(Document layout analysis data)
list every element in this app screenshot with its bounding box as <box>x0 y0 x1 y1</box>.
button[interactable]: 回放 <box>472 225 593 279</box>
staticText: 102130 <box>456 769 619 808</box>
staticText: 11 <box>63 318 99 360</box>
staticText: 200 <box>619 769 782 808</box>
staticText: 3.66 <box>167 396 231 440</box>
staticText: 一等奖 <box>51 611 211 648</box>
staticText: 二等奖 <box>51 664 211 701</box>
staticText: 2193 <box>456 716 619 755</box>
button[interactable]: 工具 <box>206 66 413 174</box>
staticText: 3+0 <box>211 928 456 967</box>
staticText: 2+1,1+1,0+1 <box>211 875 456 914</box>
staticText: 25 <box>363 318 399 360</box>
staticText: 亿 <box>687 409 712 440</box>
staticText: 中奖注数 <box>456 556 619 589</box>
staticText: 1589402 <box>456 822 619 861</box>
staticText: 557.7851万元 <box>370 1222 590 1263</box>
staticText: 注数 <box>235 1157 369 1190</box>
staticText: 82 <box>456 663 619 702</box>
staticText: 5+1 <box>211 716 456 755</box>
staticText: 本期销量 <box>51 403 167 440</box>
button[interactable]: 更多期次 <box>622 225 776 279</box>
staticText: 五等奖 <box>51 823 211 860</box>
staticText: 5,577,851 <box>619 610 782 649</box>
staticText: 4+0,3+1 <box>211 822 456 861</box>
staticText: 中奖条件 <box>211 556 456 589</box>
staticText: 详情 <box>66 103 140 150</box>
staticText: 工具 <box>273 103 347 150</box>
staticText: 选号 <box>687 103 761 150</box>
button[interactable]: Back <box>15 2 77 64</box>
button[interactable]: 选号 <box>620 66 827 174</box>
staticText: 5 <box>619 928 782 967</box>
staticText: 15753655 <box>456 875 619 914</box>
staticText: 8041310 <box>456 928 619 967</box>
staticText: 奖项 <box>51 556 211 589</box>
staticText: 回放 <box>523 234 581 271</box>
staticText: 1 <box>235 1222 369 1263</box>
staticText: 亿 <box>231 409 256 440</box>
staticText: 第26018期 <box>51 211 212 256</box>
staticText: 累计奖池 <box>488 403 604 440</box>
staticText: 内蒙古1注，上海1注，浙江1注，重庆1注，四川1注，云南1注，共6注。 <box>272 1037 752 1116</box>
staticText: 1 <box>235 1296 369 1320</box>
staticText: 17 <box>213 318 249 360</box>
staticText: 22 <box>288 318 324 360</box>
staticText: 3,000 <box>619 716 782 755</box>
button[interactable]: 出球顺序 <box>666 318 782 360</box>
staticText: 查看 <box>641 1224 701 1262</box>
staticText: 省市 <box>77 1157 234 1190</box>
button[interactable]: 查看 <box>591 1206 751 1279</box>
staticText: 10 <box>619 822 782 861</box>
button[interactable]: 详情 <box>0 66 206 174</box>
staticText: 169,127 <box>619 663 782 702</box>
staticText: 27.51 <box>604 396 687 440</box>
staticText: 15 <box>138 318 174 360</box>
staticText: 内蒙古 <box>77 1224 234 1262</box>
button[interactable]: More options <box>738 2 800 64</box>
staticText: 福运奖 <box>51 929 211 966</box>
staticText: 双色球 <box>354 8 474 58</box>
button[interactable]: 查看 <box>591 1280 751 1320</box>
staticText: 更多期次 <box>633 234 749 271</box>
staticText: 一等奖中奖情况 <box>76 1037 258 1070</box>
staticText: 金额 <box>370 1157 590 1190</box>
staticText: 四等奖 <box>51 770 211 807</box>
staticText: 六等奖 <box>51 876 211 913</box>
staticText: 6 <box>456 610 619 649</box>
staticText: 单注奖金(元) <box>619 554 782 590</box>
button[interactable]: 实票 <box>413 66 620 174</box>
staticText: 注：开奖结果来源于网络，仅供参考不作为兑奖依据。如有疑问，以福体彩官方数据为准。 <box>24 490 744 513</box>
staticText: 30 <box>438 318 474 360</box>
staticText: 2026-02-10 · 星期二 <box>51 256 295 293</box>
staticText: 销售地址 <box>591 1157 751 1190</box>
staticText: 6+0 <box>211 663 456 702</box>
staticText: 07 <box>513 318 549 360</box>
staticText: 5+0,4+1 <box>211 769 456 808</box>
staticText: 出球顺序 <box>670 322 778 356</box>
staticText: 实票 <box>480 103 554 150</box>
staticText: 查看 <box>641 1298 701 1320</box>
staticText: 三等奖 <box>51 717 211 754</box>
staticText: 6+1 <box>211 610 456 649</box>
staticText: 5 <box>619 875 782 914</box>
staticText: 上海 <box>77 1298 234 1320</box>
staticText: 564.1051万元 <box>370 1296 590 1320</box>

* REQUIRED ACTION: Every line of the records that includes the word "button" should be gathered.

* TASK ANSWER:
button[interactable]: 回放 <box>472 225 593 279</box>
button[interactable]: 工具 <box>206 66 413 174</box>
button[interactable]: 更多期次 <box>622 225 776 279</box>
button[interactable]: Back <box>15 2 77 64</box>
button[interactable]: 选号 <box>620 66 827 174</box>
button[interactable]: 出球顺序 <box>666 318 782 360</box>
button[interactable]: 查看 <box>591 1206 751 1279</box>
button[interactable]: 详情 <box>0 66 206 174</box>
button[interactable]: More options <box>738 2 800 64</box>
button[interactable]: 查看 <box>591 1280 751 1320</box>
button[interactable]: 实票 <box>413 66 620 174</box>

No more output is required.